Isoelectrofocusing Electrophoresis: it was performed in the Center for Disease Control and Prevention of Shenzhen by the technique, which was described by Grog, and others (3,4); the technique also referred to the instruction for isoelectrofocusing system. Dry IPG gel strips were in equilibrium at room temperature for 10 minutes. Certain amount of total protein was mixed into the IPG dissolving-expanding solution, which was then well distributed into the IPG gel-stocking unit, and 250μl and 450μl of which were specifically loaded into the gel strips of 13cm and 24cm, respectively. The gel surface of the strip was placed down into the gel-stocking unit, covered by a layer of mineral oil, and then removed onto the electrode plate of IPGPhor Isoelectrofocusing Electrophoresis Device. The isoelectrofocusing was executed after swelling of the strip. The procedure of isoelectrofocusing as well as swelling was performed at 20, under the condition: 30V, 12h; 500V, 1h; 1000V, 1h; 8000V, until the product of total voltage and time amounted to 40~50kVhrs(13cm gel strip)/80~90kVhrs (24cm gel strip).

After the procedure of IEF, the IPG gel strips with the sample was removed into the equilibrium liquid, and was vibrated slowly twice, 15 minutes a time; extra equilibrium liquid was removed by filter papers.

2^nd dimensional vertical SDS-PAGE: The IPG gel strip in equilibrium was removed onto the top of the SDS gel, which was sealed by 0.5% agarose. SDS-PAGE was performed in SE600 Vertical Electrophoresis Unit (13cm gel strip) and Ettan DALIi Vertical Electrophoresis Unit (24cm gel strip), respectively, (The parameters of electrophoresis are indicated in Table 1.) until bromophenol blue reached the base line of the gel.

Gel staining: The technique of silver staining, indicated in “Experimental Techniques of Protein Electrophoresis” by Guo Rao-jun (2), was executed and also revised to proper extent (5). The fixation of SDS-PAGE gel was completed, for two hours, by the fixation solution containing 25% ethanol and 10% glacial acetic acid. Then sensitization, silver staining, imaging and ending were performed consecutively; after each of these procedures, the treated gel was washed by milli Q water. After staining, using Imagescanner High-accuracy Scanner the transmission scanning of the gel was carried out, with the resolution of 300dpi. The gel was then placed into 1% acetic acid for preservation.

Acquisition and analysis of 2DE views

The improved protocol of silver staining, compatible with mass spectrum, was introduced into silver staining performance (5). An analysis by ImageMaster 2D 5.0 software was followed by the post-staining transmission scanning by the gel scanner.
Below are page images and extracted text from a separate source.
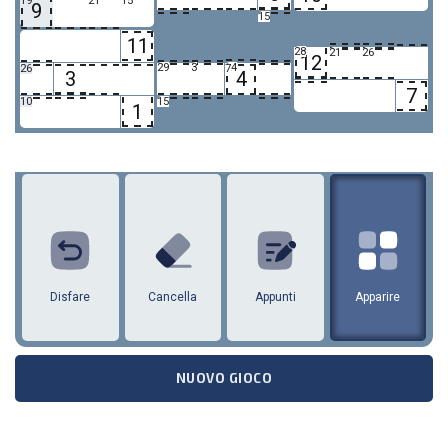
19
21
15
9
15
11
28
21
26
12
29
3
24
26
7
3
4
7
10
15
1
1
2
3
4
5
6
7
8
9
10
11
12
Disfare
Cancella
Appunti
Apparire
NUOVO GIOCO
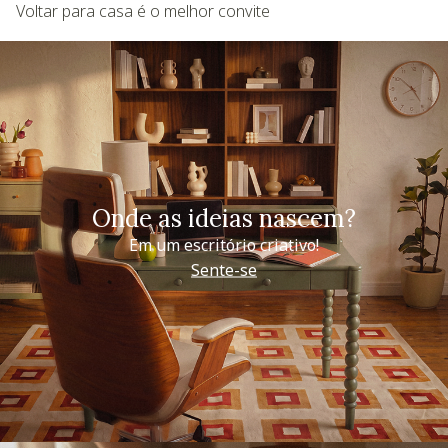
Voltar para casa é o melhor convite
Onde as ideias nascem?
Em um escritório criativo!
Sente-se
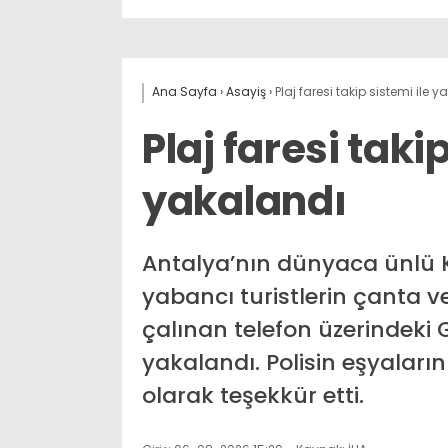
Ana Sayfa
›
Asayiş
›
Plaj faresi takip sistemi ile 
Plaj faresi taki
yakalandı
Antalya’nın dünyaca ünlü K
yabancı turistlerin çanta ve
çalınan telefon üzerindeki 
yakalandı. Polisin eşyalarını
olarak teşekkür etti.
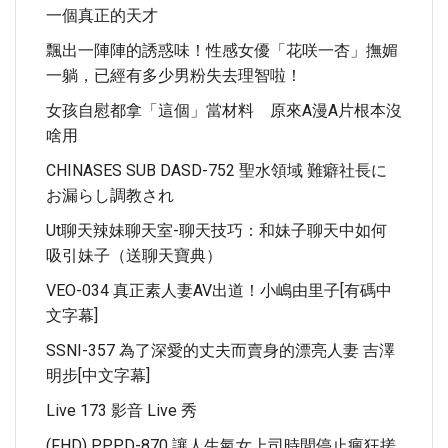
一個真正的天才
飄出一陣陣的誘惑味！性感女優「花咲一杏」撫媚
一躺，已經有多少男粉失去理智啦！
女孩自慰都拿「這個」當材料 原來A漫A片根本沒
啥用
CHINASES SUB DASD-752 聖水領域 難癖社長に
お漏らし調教され
Ut聊天辣妹聊天室-聊天技巧：和妹子聊天中如何
吸引妹子（送聊天寶典）
VEO-034 真正素人妻AV出道！小嶋由里子[有碼中
文字幕]
SSNI-357 為了深愛的丈夫而賣身的漂亮人妻 吉澤
明步[中文字幕]
Live 173 影音 Live 秀
(FHD) PPPD-870 讓人生氣女上司時間停止瘋狂搓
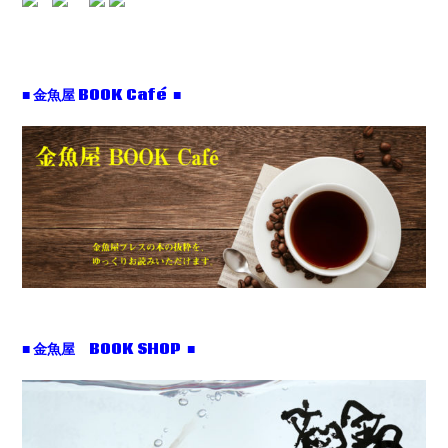
■ 金魚屋 BOOK Café ■
■ 金魚屋 BOOK SHOP ■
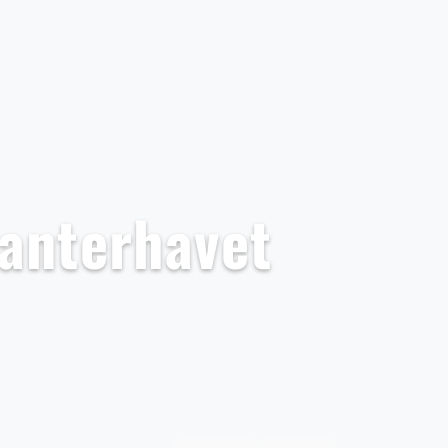
lanterhavet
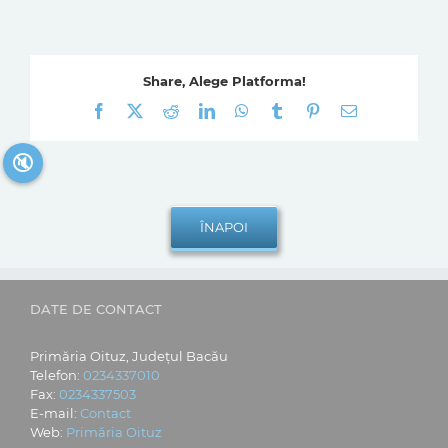
Share, Alege Platforma!
Facebook
X
Reddit
LinkedIn
WhatsApp
Tumblr
Pinterest
E-
mail:
🔇
DATE DE CONTACT
Primăria Oituz, Județul Bacău
Telefon:
0234337010
Fax:
0234337503
E-mail:
Contact
Web:
Primăria Oituz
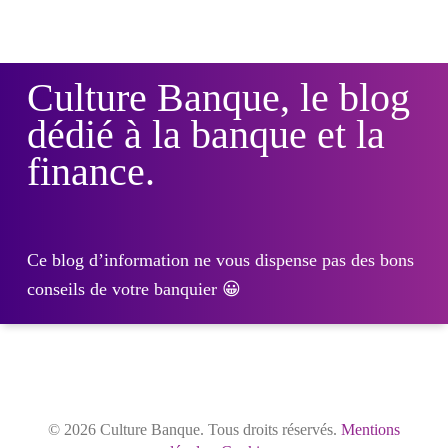
Culture Banque, le blog
dédié à la banque et la
finance.
Ce blog d’information ne vous dispense pas des bons
conseils de votre banquier 😀
© 2026 Culture Banque. Tous droits réservés.
Mentions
The examinations of protein spots involved quantification, background deduction, quantitative unification and matching of spots.
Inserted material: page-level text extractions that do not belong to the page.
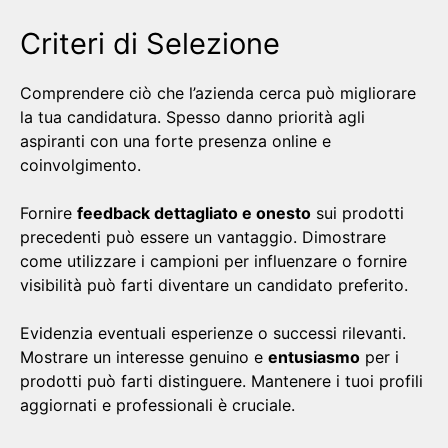
Criteri di Selezione
Comprendere ciò che l’azienda cerca può migliorare
la tua candidatura. Spesso danno priorità agli
aspiranti con una forte presenza online e
coinvolgimento.
Fornire
feedback dettagliato e onesto
sui prodotti
precedenti può essere un vantaggio. Dimostrare
come utilizzare i campioni per influenzare o fornire
visibilità può farti diventare un candidato preferito.
Evidenzia eventuali esperienze o successi rilevanti.
Mostrare un interesse genuino e
entusiasmo
per i
prodotti può farti distinguere. Mantenere i tuoi profili
aggiornati e professionali è cruciale.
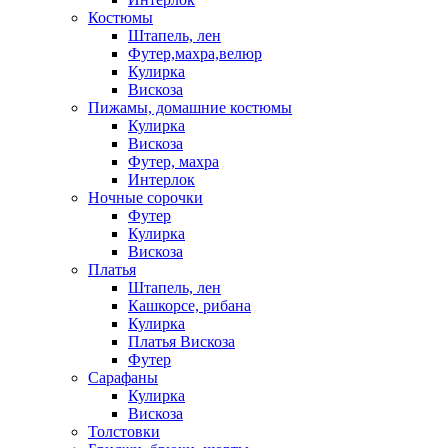
Костюмы
Штапель, лен
Футер,махра,велюр
Кулирка
Вискоза
Пижамы, домашние костюмы
Кулирка
Вискоза
Футер, махра
Интерлок
Ночные сорочки
Футер
Кулирка
Вискоза
Платья
Штапель, лен
Кашкорсе, рибана
Кулирка
Платья Вискоза
Футер
Сарафаны
Кулирка
Вискоза
Толстовки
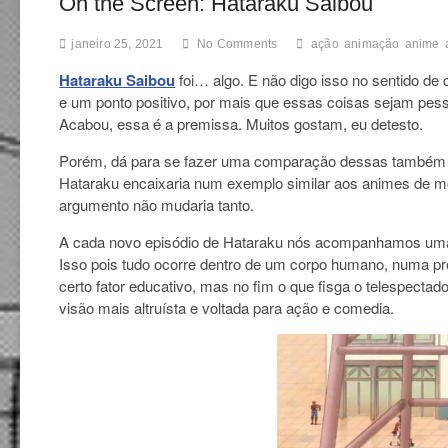
On the Screen: Hataraku Saibou
janeiro 25, 2021
No Comments
ação
animação
anime
Hataraku Saibou
foi… algo. E não digo isso no sentido de 
e um ponto positivo, por mais que essas coisas sejam pess
Acabou, essa é a premissa. Muitos gostam, eu detesto.
Porém, dá para se fazer uma comparação dessas também c
Hataraku encaixaria num exemplo similar aos animes de m
argumento não mudaria tanto.
A cada novo episódio de Hataraku nós acompanhamos uma 
Isso pois tudo ocorre dentro de um corpo humano, numa pr
certo fator educativo, mas no fim o que fisga o telespecta
visão mais altruísta e voltada para ação e comedia.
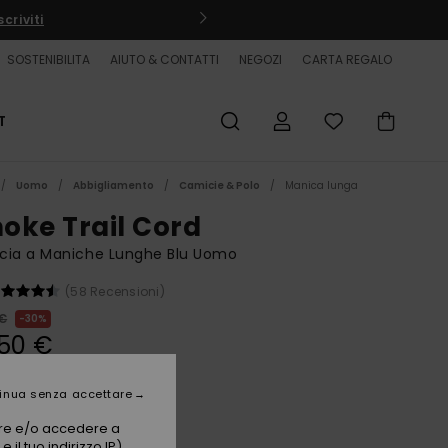
criviti
SOSTENIBILITA
AIUTO & CONTATTI
NEGOZI
CARTA REGALO
T
Uomo
Abbigliamento
Camicie & Polo
Manica lunga
oke Trail Cord
cia a Maniche Lunghe Blu Uomo
(58 Recensioni)
 €
30%
50 €
ET
inua senza accettare
vare e/o accedere a
China Blue
i
 il tuo indirizzo IP)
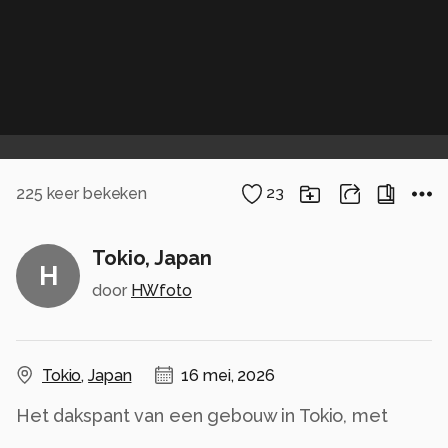
225
keer bekeken
23
Tokio, Japan
H
door
HWfoto
Tokio
,
Japan
16 mei, 2026
Het dakspant van een gebouw in Tokio, met
traversen voor de wandelaars.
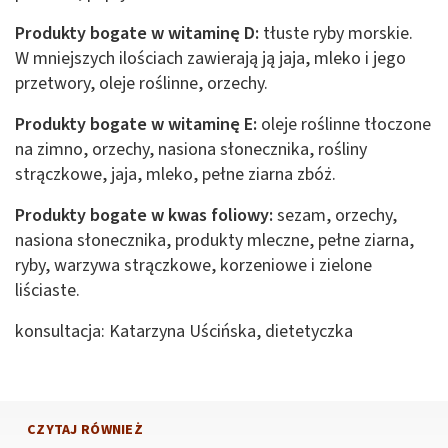
Produkty bogate w witaminę D:
tłuste ryby morskie.
W mniejszych ilościach zawierają ją jaja, mleko i jego
przetwory, oleje roślinne, orzechy.
Produkty bogate w witaminę E:
oleje roślinne tłoczone
na zimno, orzechy, nasiona słonecznika, rośliny
strączkowe, jaja, mleko, pełne ziarna zbóż.
Produkty bogate w kwas foliowy:
sezam, orzechy,
nasiona słonecznika, produkty mleczne, pełne ziarna,
ryby, warzywa strączkowe, korzeniowe i zielone
liściaste.
konsultacja: Katarzyna Uścińska, dietetyczka
CZYTAJ RÓWNIEŻ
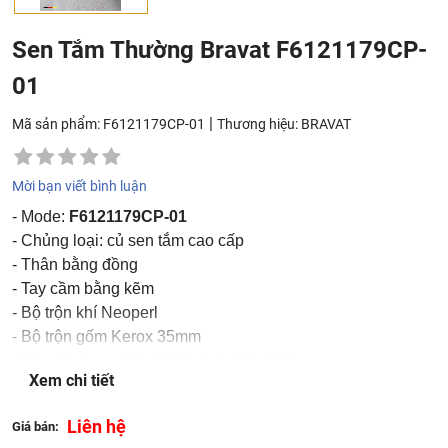
Sen Tắm Thường Bravat F6121179CP-
01
|
Mã sản phẩm: F6121179CP-01
Thương hiệu:
BRAVAT
Mời bạn viết bình luận
- Mode:
F6121179CP-01
- Chủng loại: củ sen tắm cao cấp
- Thân bằng đồng
- Tay cầm bằng kẽm
- Bộ trộn khí Neoperl
- Bộ trộn gốm Kerox 35mm
- Tốc độ dòng chảy: 20L / phút @ 0,3MPa
Xem chi tiết
- Mạ: chrome
- Sản xuất tại: Trung Quốc
Liên hệ
Giá bán:
- Thương hiệu: Bravat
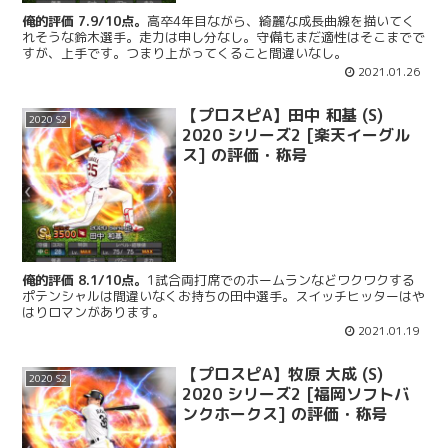
俺的評価 7.9/10点。
高卒4年目ながら、綺麗な成長曲線を描いてく
れそうな鈴木選手。走力は申し分なし。守備もまだ適性はそこまでで
すが、上手です。つまり上がってくること間違いなし。
2021.01.26
【プロスピA】田中 和基 (S)
2020 S2
2020 シリーズ2 [楽天イーグル
ス] の評価・称号
俺的評価 8.1/10点。
1試合両打席でのホームランなどワクワクする
ポテンシャルは間違いなくお持ちの田中選手。スイッチヒッターはや
はりロマンがあります。
2021.01.19
【プロスピA】牧原 大成 (S)
2020 S2
2020 シリーズ2 [福岡ソフトバ
ンクホークス] の評価・称号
MALDI-TOF-TOF-MS and database searching

It’s performed in Huazhong University of Science and Technology. The protein spots, differentially expressed, were removed and collected, representing satisfactory repetition in the gels from different groups; washed by ex-ion water and decolored through acid ammonium carbonate of 50mmol plus 50% acetonitrile; treated through enzymolysis by pancreatin at 37 and maintained overnight after the gels were dried by pure CAN. The peptide segments were drawn through 0.1% trifluoroacetic acid plus 50% acetonitrile and dried by nitrogen gas. The loading samples were covered by 5mg/ml substrate solution (the solution of 0.1% TFA and 50% acetonitrile) of 0.8ul. After air-dried, the samples were analyzed by peptide mapping fingerprint (PMF) and MALDI-TOF-TOF-MS, which was rectified by the inner markers, including the base peak and the inscribed pancreatin peak. The PMF maps were obtained through searching by GPS software and the search engine MASCOT in IPI human database.

RESULTS

Using IPG IEF as the 1^st dimension and SDS Vertical Electrophoresis System the 2^nd dimension, we performed 2DE of the serum proteins of the patients with uremia and the normal, respectively, and observed and established satisfactory 2DE patterns of the proteins.
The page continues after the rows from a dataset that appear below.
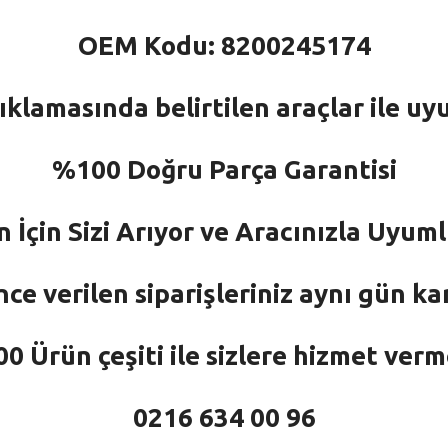
OEM Kodu: 8200245174
ıklamasında belirtilen araçlar ile uy
%100 Doğru Parça Garantisi
n İçin Sizi Arıyor ve Aracınızla Uyu
nce verilen siparişleriniz aynı gün ka
 Ürün çeşiti ile sizlere hizmet ver
0216 634 00 96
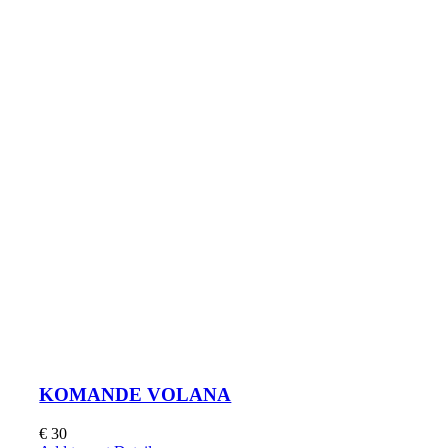
KOMANDE VOLANA
€
30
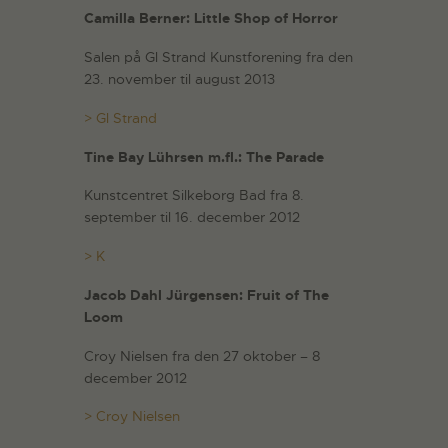
Camilla Berner: Little Shop of Horror
Salen på Gl Strand Kunstforening fra den
23. november til august 2013
> Gl Strand
Tine Bay Lührsen m.fl.: The Parade
Kunstcentret Silkeborg Bad fra 8.
september til 16. december 2012
> K
Jacob Dahl Jürgensen: Fruit of The
Loom
Croy Nielsen fra den 27 oktober – 8
december 2012
> Croy Nielsen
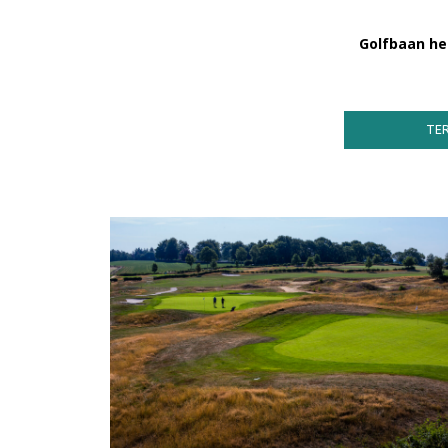
Golfbaan het
TE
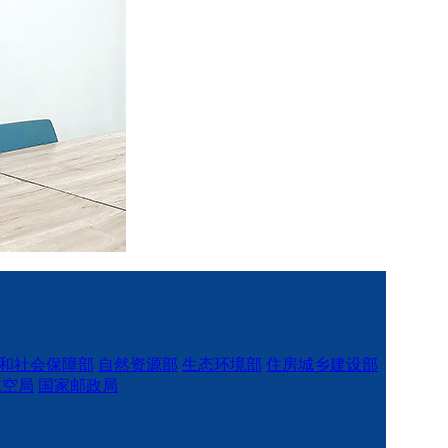
和社会保障部
自然资源部
生态环境部
住房城乡建设部
航空局
国家邮政局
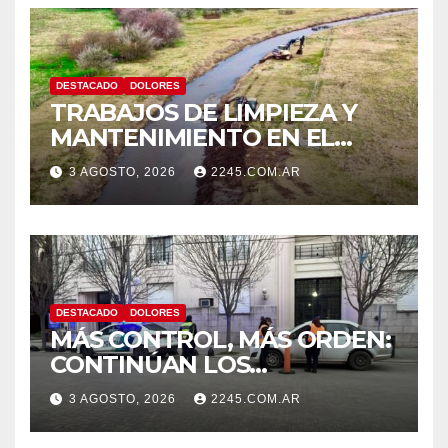
DESTACADO
DOLORES
TRABAJOS DE LIMPIEZA Y
MANTENIMIENTO EN EL
CANAL LA PICASA
3 AGOSTO, 2026
2245.COM.AR
DESTACADO
DOLORES
MÁS CONTROL, MÁS ORDEN:
CONTINÚAN LOS
OPERATIVOS PREVENTIVOS
3 AGOSTO, 2026
2245.COM.AR
DE TRÁNSITO EN DOLORES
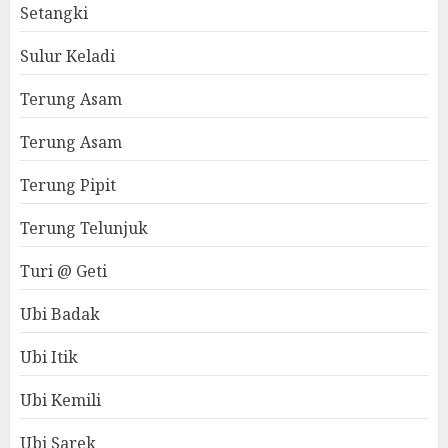
Setangki
Sulur Keladi
Terung Asam
Terung Asam
Terung Pipit
Terung Telunjuk
Turi @ Geti
Ubi Badak
Ubi Itik
Ubi Kemili
Ubi Sarek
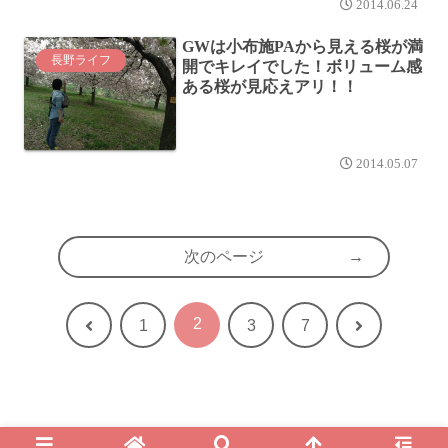
2014.06.24
GWは小布施PAから見える桜が満
長野ライフ
開でキレイでした！ボリューム感
ある桜が見応えアリ！！
2014.05.07
次のページ
2
前
次
1
3
7
へ
へ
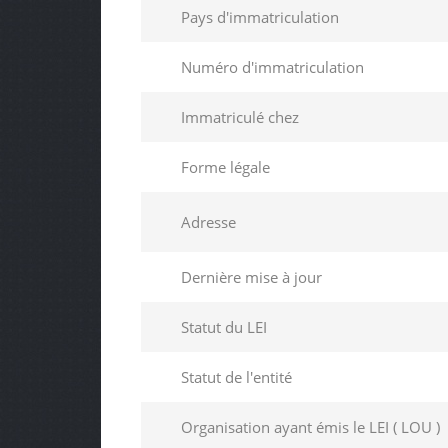
Pays d'immatriculation
Numéro d'immatriculation
Immatriculé chez
Forme légale
Adresse
Dernière mise à jour
Statut du LEI
Statut de l'entité
Organisation ayant émis le LEI ( LOU )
1. Serum protein pattern by 24cm IPG gel strip (pH 3~10L) with the SDS gel volume of 196mm×260mm×1mm ( see Figure 1.A-B)

2. Serum protein pattern by 13cm IPG gel strip (pH 4~7) with the SDS gel volume of 160mm×80mm×1.5mm, under different condition.

2.1 Influence by high abundance protein(see Figure 2)

2.2 Purification method (Figure 2)

2.3 Sample dissolving solution (Figure 2)

2.4 Difference in the volume of loading protein sample (Figure 2)

3. Establishment and comparison of serum protein pattern under optimized condition between uremia group and the control group (see Figure 3.1, Figure 3.2)

The 2DE patterns, in the uremia group and in the control group, were shown in Figure 3.1 and Figure 3.2 (only the identified spots by mass spectrum indicated). In the two groups, the serum protein samples were separated by IPG-2D-PAGE. The analysis on the high-resolution areas suggested that under the same conditions the 2DE patterns, with high-resolution and satisfactory-repetition, were obtained after 2DE performance 3 times in one of the samples; that (305±20) protein spots were identified in the control, including 271 matching protein spots on average, representing the average matching rate of 88.85%; (349±27) protein spots were identified in the uremia group, including 317 matching protein spots on average, representing the average matching rate of 90.83.

Variation of proteome expression in the uremia group and in the control group .An analysis by software suggested that the spots, differentially expressed between the two groups, were mainly distributed within the range of isoelectric points 4.5~6.5 as well as molecular weight 97.0~25.0. The protein spots were then identified, commonly in all the subjects of the groups, prior to a comparison between the two groups. The amount of protein expression of 26 spots varied up to more than 4 times in the two groups, among which only 7 spots were identified in the control group; in the uremia group, an increase of more than 4 times was shown in 15 spots in terms of the amount of protein expression, a decrease of more than 4 times was in 4 spots.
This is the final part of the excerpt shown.